The first objects we consider are hypergraphs equipped with the strong product operation and the property of interest is the independence number. The asymptotic growth of the independence number of a hypergraph is known as the Shannon capacity. We introduce a general method for lower bounding the Shannon capacity of hypergraphs via combinatorial degenerations, a notion which originates from the study of matrix multiplication in algebraic complexity theory. This allows us to obtain the best-known lower bounds for multiple combinatorial problems, including the corner problem and its application in communication complexity.
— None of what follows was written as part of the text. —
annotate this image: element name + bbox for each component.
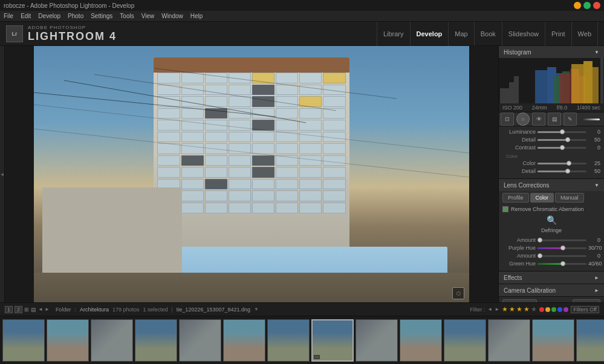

Tensors are the second considered objects. We can equip them with the tensor product and the property of interest is the symmetric subrank. The symmetric subrank is a notion we introduce motivated by limitations of current tensor methods to bound the Shannon capacity of hypergraphs. We prove precise relations and separations between subrank and symmetric subrank. We also prove that for symmetric tensors, the subrank and the symmetric subrank are asymptotically equal. This proves the asymptotic subrank analogon of a conjecture known as Comon’s conjecture in the theory of tensors.
Finally, we study the growth of the divergence between tensor powers of quantum channels. By exploiting symmetries, we propose efficient algorithms to approximate the asymptotic channel divergence between channels. As an application, we obtain improved bounds on quantum channel capacities.